Revisiting Anglican Classics 10: Rose Macaulay’s The Towers of Trebizond

Rose Macaulay’s Towers of Trebizond (1956) is generally regarded as her masterpiece, and almost certainly it is the most commonly read of her novels today.  It is also a sort of running tribute to Anglo-Catholicism, saturated with asides, often hilarious, about Anglo-Catholics and their peculiar habits and attitudes, and at the same time quietly appreciative of the magic and charisma of that tradition.  I’ve often heard it described as an ‘Anglo-Catholic’ novel, but I’m not sure that that’s true.  At least, it is hardly a vehicle for the devotional and sacramental seriousness of Anglo-Catholicism.  It is not a novel which – unless something has escaped me – tries to illustrate the truth of Anglo-Catholic theology.  Its narrator is a young woman, Laurie, engaged in an adulterous affair with a married man, and who seems to be drawn to Anglo-Catholicism despite her manner of life and despite her own hesitations about belief.  But there is no clean resolution, no heavy moral at the end.  This is not the novel of a latter-day Charlotte Yonge.  It seems little more than a sort of picaresque, dilettante travelogue at first.  But it sort of grows in depth, as the somewhat absurdist plot unfolds, becomes more complicated, and reveals the central moral dilemma of Laurie’s life.

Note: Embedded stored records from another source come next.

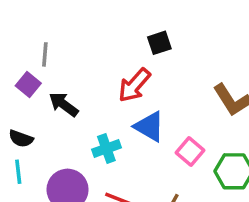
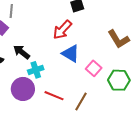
black arrow: (64, 104) -> (22, 52), moved
cyan cross: (106, 149) -> (36, 70), moved

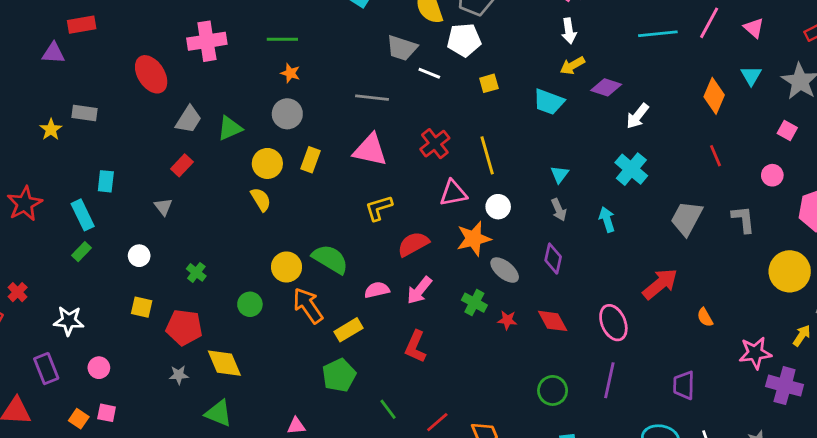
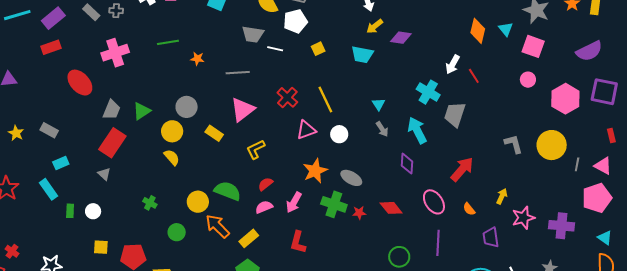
red rectangle: (82, 25) -> (51, 47), moved
orange star: (290, 73) -> (197, 59), moved
cyan triangle: (751, 76) -> (506, 29), moved
gray rectangle: (84, 113) -> (49, 130), moved, turned 30
gray circle: (287, 114) -> (187, 107), moved
white arrow: (637, 116) -> (453, 64), moved
pink square: (787, 131) -> (533, 46), size x1.6
pink triangle: (370, 150) -> (243, 110), turned -40
red line: (716, 156) -> (474, 76), moved
yellow rectangle: (310, 160) -> (214, 133), moved, turned -66
red rectangle: (182, 165) -> (112, 143), size x1.8
cyan rectangle: (106, 181) -> (61, 163), turned 70
gray trapezoid: (687, 218) -> (455, 114), moved
gray L-shape: (743, 219) -> (514, 144), moved
cyan arrow: (607, 220) -> (417, 130), size x1.5
orange star: (474, 239) -> (315, 171), moved
red semicircle: (413, 244) -> (265, 184), moved, size x0.7
green rectangle: (82, 252) -> (70, 211), moved, turned -32
purple diamond: (553, 259) -> (407, 164), moved
green cross: (196, 272) -> (150, 203), moved
green cross: (474, 303) -> (334, 204), size x1.4
orange semicircle: (705, 317) -> (469, 209), moved
yellow arrow: (802, 336) -> (502, 196), moved
pink star: (755, 353) -> (523, 218), moved

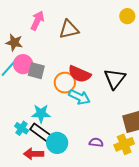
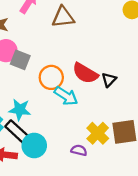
red semicircle: (79, 74) -> (85, 73), moved
black triangle: (115, 79) -> (109, 80), size x0.6
yellow cross: (124, 144) -> (98, 133), moved, turned -30

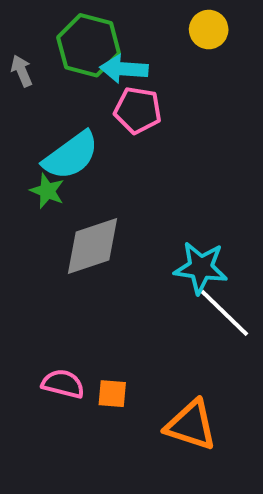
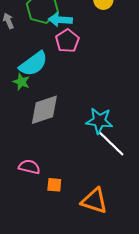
pink pentagon: (138, 110) -> (67, 41), turned 30
pink semicircle: (63, 384) -> (29, 167), moved

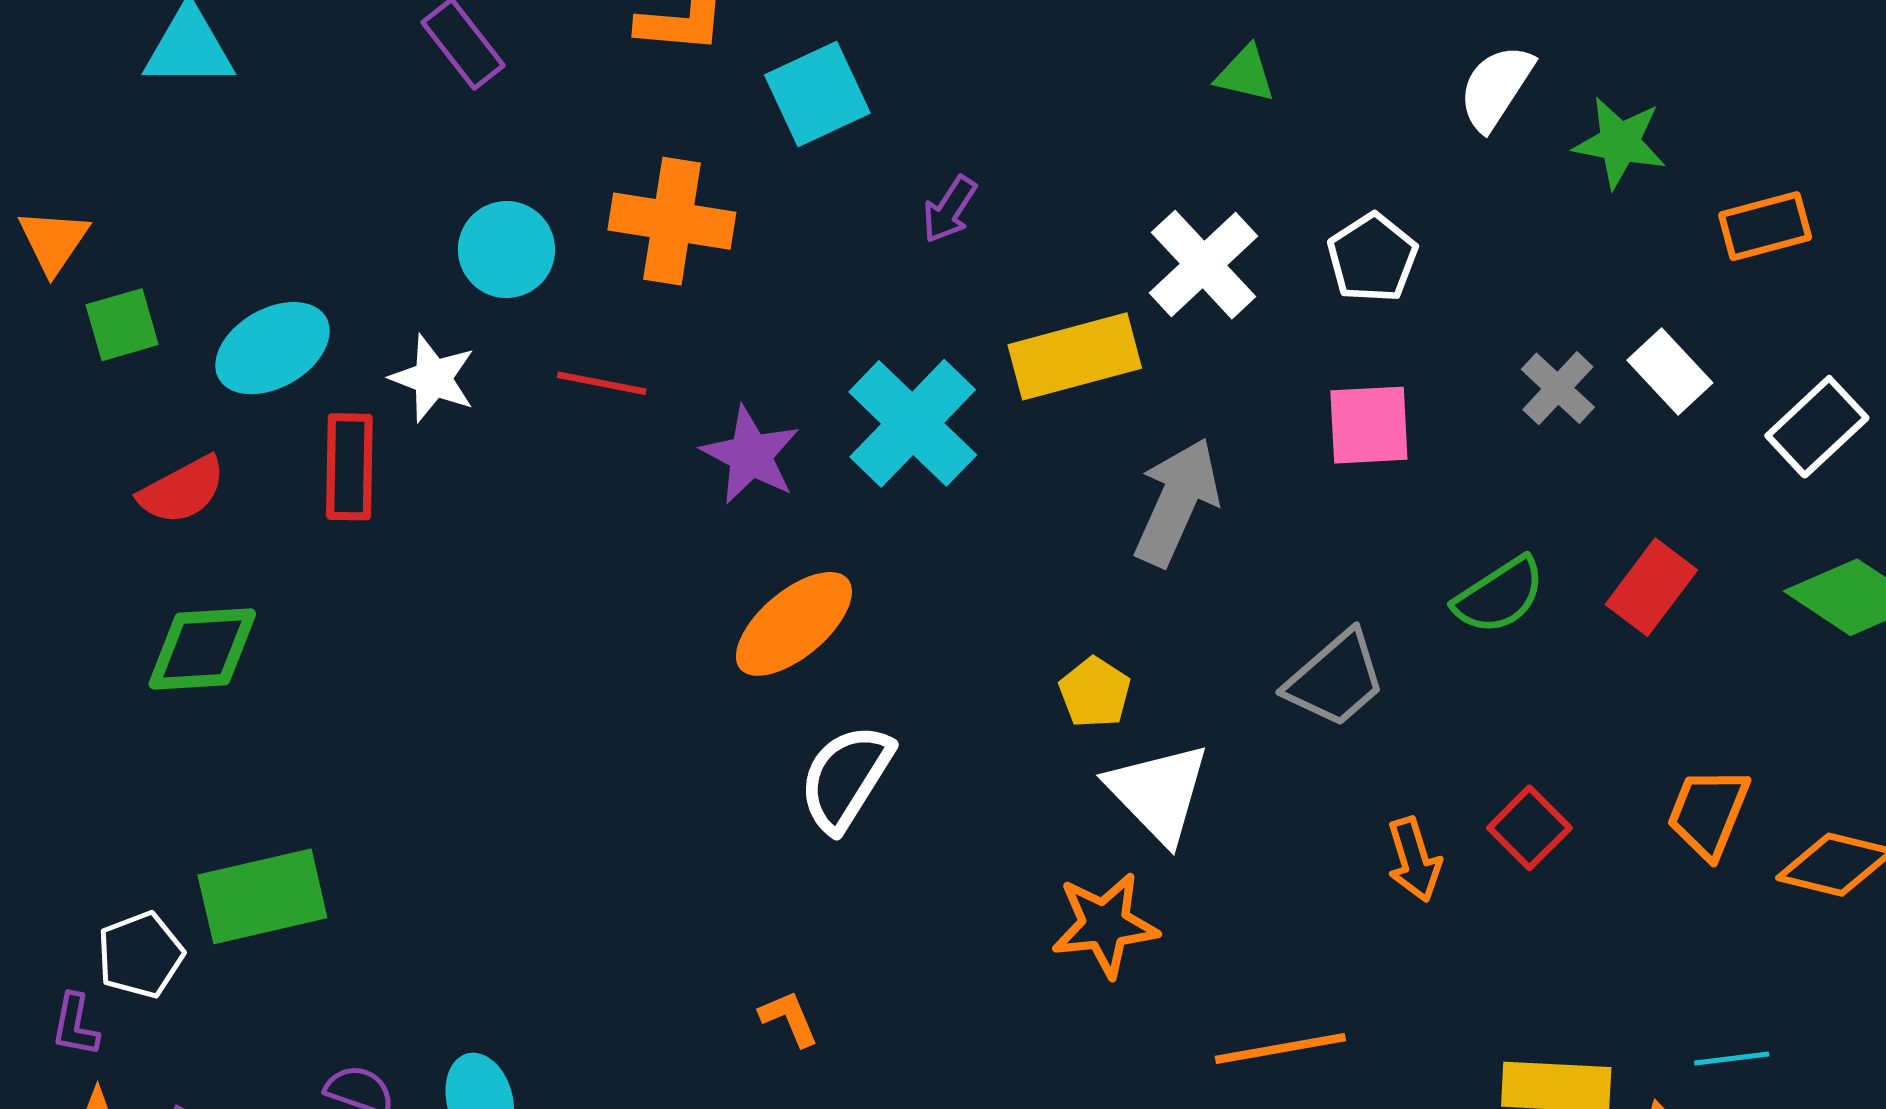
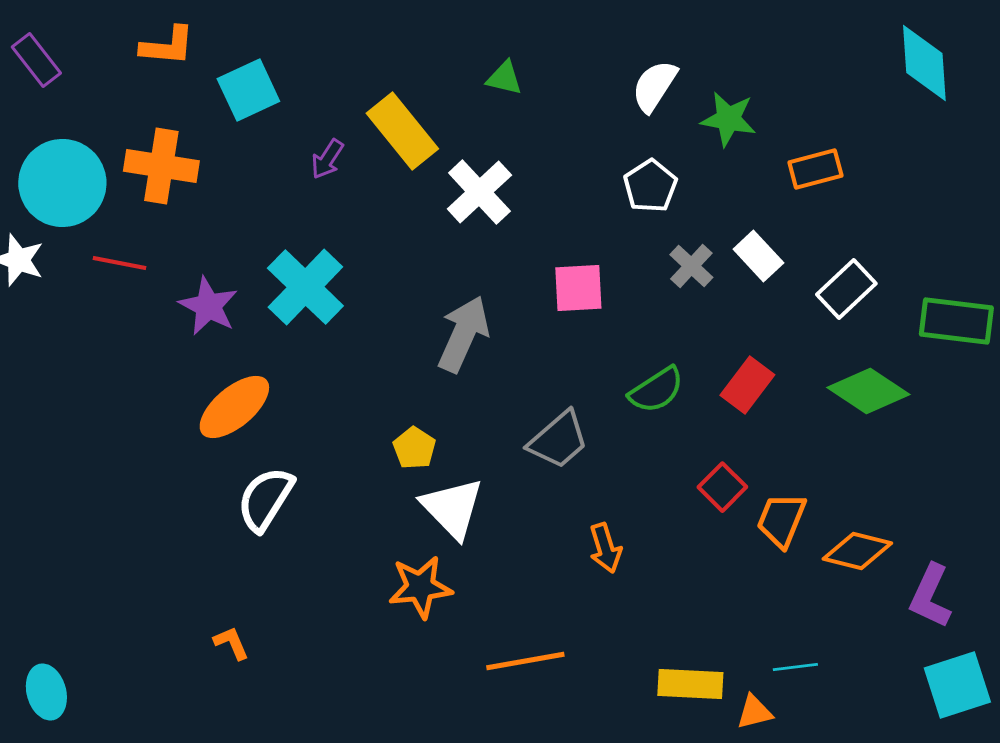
cyan circle: (506, 250) -> (62, 183), size x1.5
white pentagon: (1372, 258) -> (650, 186), moved
yellow rectangle: (1075, 356) -> (402, 131), moved, turned 66
red square: (1529, 828) -> (722, 487), moved

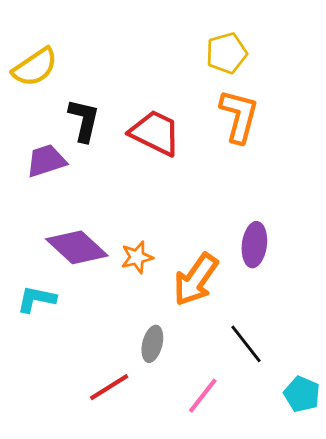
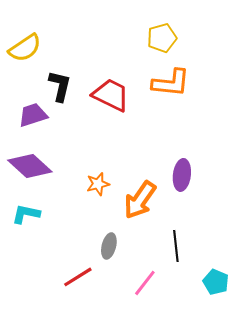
orange L-shape: (239, 116) -> (171, 83), turned 81
purple diamond: (77, 247) -> (30, 166), moved
black line: (246, 344) -> (176, 246), turned 32

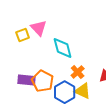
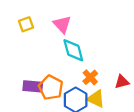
pink triangle: (39, 28) -> (62, 24), moved
yellow square: (23, 35) -> (26, 24), moved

The story centres round a journey Laurie makes with her eccentric Aunt Dot, a convinced Anglo-Catholic, and a Father Chantry-Pigg, into Turkey in the 1950s to save women by converting them from Islam to Anglicanism (for readers instantly alarmed, no one actually gets converted to Christianity in the novel, and one recent convert in facts reverts to Islam).  They travel with a camel Dot has acquired, and then at first also with a Greek man, Xenophon (seriously), and a Turkish woman doctor, Halide, who has become a Christian.  Halide is the person who returns to her original faith.  The goal of the journey is Trebizond (Trabzon today), the fantastical Byzantine city on the Black Sea which briefly survived the fall of Constantinople before coming under Ottoman rule.  But near the border with the Soviet Union, Dot and Father Chantry-Pigg unexpectedly disappear into Russia, leaving Laurie and Halide with Dot’s camel.  Eventually Laurie returns home, torn between her spiritual attraction to Christianity and her rather more sensual attraction to Vere, the married man.  Dot reappears a good while later, Laurie teaches an ape to drive and to become Anglo-Catholic (again, seriously…), and in a rather shocking denouement, the tension Laurie experiences between passion and faith is resolved by a terrible car accident in which Vere is killed. 

Alternately whimsical, funny, and perceptive, it is quite hard at first to regard the narration as anything than a comic fantasy, a sort of folly made up of the utterly implausible.  But in my view it would be quite unfair to dismiss the novel as anything other than a superficial delight.  It seems to me to have some echoes of Laurence Sterne, perhaps even Cervantes.  The humour appears to deflect more serious reflection, but actually as you read your way into the novel, and become more accustomed to the personality of Laurie, from whose perspective it is written, you begin to see that the diagonal associations, the darting back and forth, of the prose teases out more serious layers of experience and emotion.  Laurie’s apparent drift – she sometimes seems to be utterly without a plan in life, pulled this way and that by her aunt, or by Vere – enables her to weigh up choices, to listen carefully to what others are saying, and even to see the limitations of her own position.  Religion here is treated affectionately and mildly, and if on the one hand there is a certain inoculation against the severer demands of faith, on the other we’re left in no doubt that religious belief and practice is fully part of life. 

There may be other dimensions, too.  I’ll need to read the novel again some day to think more about this.  Is Trebizond here intended to be a mystical destination, a sort of half-remembered, mythical past, evoking a goal which can never meet our expectations but makes the journey worthwhile for all that?  Does it stand for a Christian past marooned in a world and time now distant from it?  Does the ape – this is a really bizarre episode in the novel – somehow evoke the emptiness, the mechanical or unreflective nature of modern life?  And what about Aunt Dot and Father Chantry-Pigg’s foray into the Soviet Union, which they seem to have undertaken in a spirit of flight from capitalism, but with a completely misplaced understanding of communism?  I simply don’t know.

            It is also quite hard to know what to make of the final tragic end of the novel, with Vere’s death in the car accident triggered by Laurie’s drug-fuelled (“I took a euphoria pill, which makes you feel as if you would get there in the end”) impulsiveness as driver.  Is Macaulay killing off the sinful affair in punishment?  It doesn’t impel Laurie towards church, despite her guilt, for Vere was not a believer, and she could not argue “against the gentle mockery of that mutilated figure whom I had loved and killed”.  The novel ends on a sort of question mark, with a nod to the mystical, remembered experience of the towers of Trebizond.